Eat a good breakfast to jump-start metabolism. The body’s metabolism is at its fastest in the morning, so it stands to reason that the food consumed for breakfast will be used pretty quickly. It’s therefore best to consume most carbohydrates in the morning and shift to more protein-based foods later in the day. Good breakfast choices include oatmeal, Cream of Wheat cereal, plain yogurt, fruit, granola, eggs and egg whites and natural, whole-grain cereals. Fats and essential minerals can be consumed during other meals and snacks throughout the day. In general, it’s a good idea to eat small meals spaced apart every few hours.

Eat 30 to 60 minutes before working out. This fuels the body and prevents a drop in blood sugar, known as hypoglycemia, which triggers the body to crave sugar and often leads to overeating. Half of a whole-wheat bagel with natural peanut butter is a nice source of carbohydrates, protein and fats. Fruits, such as bananas or pineapple chunks, offer a quick energy boost and supply other important minerals, but, depending on the exercise, fruits alone may not be enough. Oatmeal, lentils and almonds and other nuts also can be eaten before a workout.
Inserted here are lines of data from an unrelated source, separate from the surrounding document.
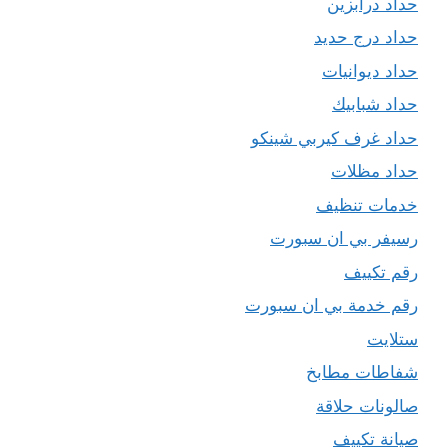
حداد درابزين
حداد درج حديد
حداد ديوانيات
حداد شبابيك
حداد غرف كيربي شينكو
حداد مظلات
خدمات تنظيف
رسيفر بي ان سبورت
رقم تكييف
رقم خدمة بي ان سبورت
ستلايت
شفاطات مطابخ
صالونات حلاقة
صيانة تكييف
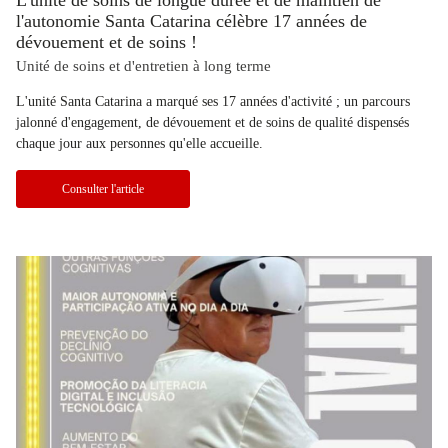
L'unité de soins de longue durée et de maintien de
l'autonomie Santa Catarina célèbre 17 années de
dévouement et de soins !
Unité de soins et d'entretien à long terme
L'unité Santa Catarina a marqué ses 17 années d'activité ; un parcours
jalonné d'engagement, de dévouement et de soins de qualité dispensés
chaque jour aux personnes qu'elle accueille.
Consulter l'article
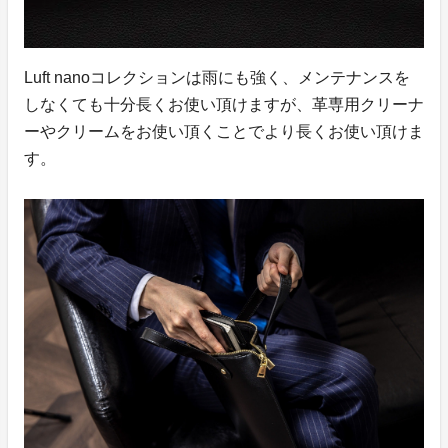
Luft nanoコレクションは雨にも強く、メンテナンスを
しなくても十分長くお使い頂けますが、革専用クリーナ
ーやクリームをお使い頂くことでより長くお使い頂けま
す。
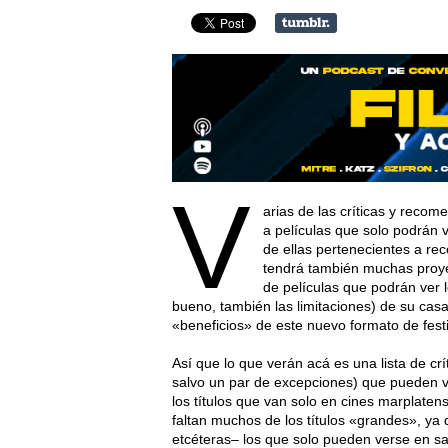
V
arias de las críticas y recom
a películas que solo podrán 
de ellas pertenecientes a re
tendrá también muchas proyec
de películas que podrán ver l
bueno, también las limitaciones) de su casa
«beneficios» de este nuevo formato de festi
Así que lo que verán acá es una lista de cr
salvo un par de excepciones) que pueden v
los títulos que van solo en cines marplaten
faltan muchos de los títulos «grandes», ya
etcéteras– los que solo pueden verse en sal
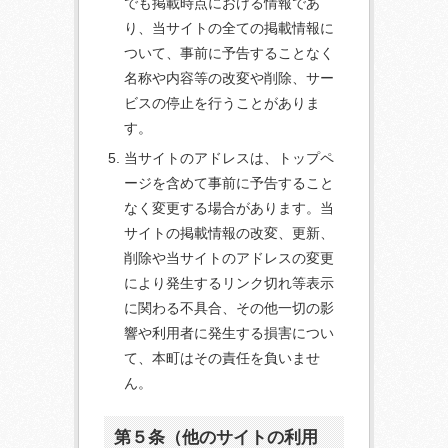
でも掲載時点における情報であ
り、当サイトの全ての掲載情報に
ついて、事前に予告することなく
名称や内容等の改変や削除、サー
ビスの停止を行うことがありま
す。
当サイトのアドレスは、トップペ
ージを含めて事前に予告すること
なく変更する場合があります。当
サイトの掲載情報の改変、更新、
削除や当サイトのアドレスの変更
により発生するリンク切れ等表示
に関わる不具合、その他一切の影
響や利用者に発生する損害につい
て、本町はその責任を負いませ
ん。
第５条（他のサイトの利用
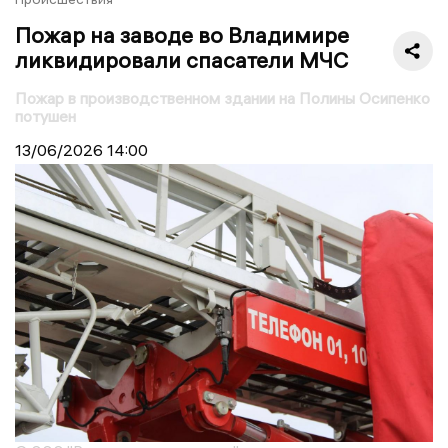
Пожар на заводе во Владимире
ликвидировали спасатели МЧС
Пожар в производственном здании на Полины Осипенко
потушен
13/06/2026
14:00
Portion size will vary depending on the individual, but avoiding heavy meals is the general rule. 

Eat after exercising to rebuild and replenish. The body always will be working hard to break down the food it receives, but it has an optimum “workout window” for using nutrients. Eating some form of protein 30 to 60 minutes after a workout helps to rebuild the damaged muscles and ensure that your efforts are not wasted. Chicken, fish and lean cuts of red meat are excellent sources of protein. Because your body relies on carbohydrates or glycogen stores for energy, it’s equally important to replenish lost reserves after workouts. Choose complex carbohydrates found in such foods as sweet potatoes, brown rice, oatmeal or whole-wheat breads. If time is an issue, whey protein and waxy maize powders are great substitutes.

Finally, stay hydrated all day by drinking plenty of filtered water.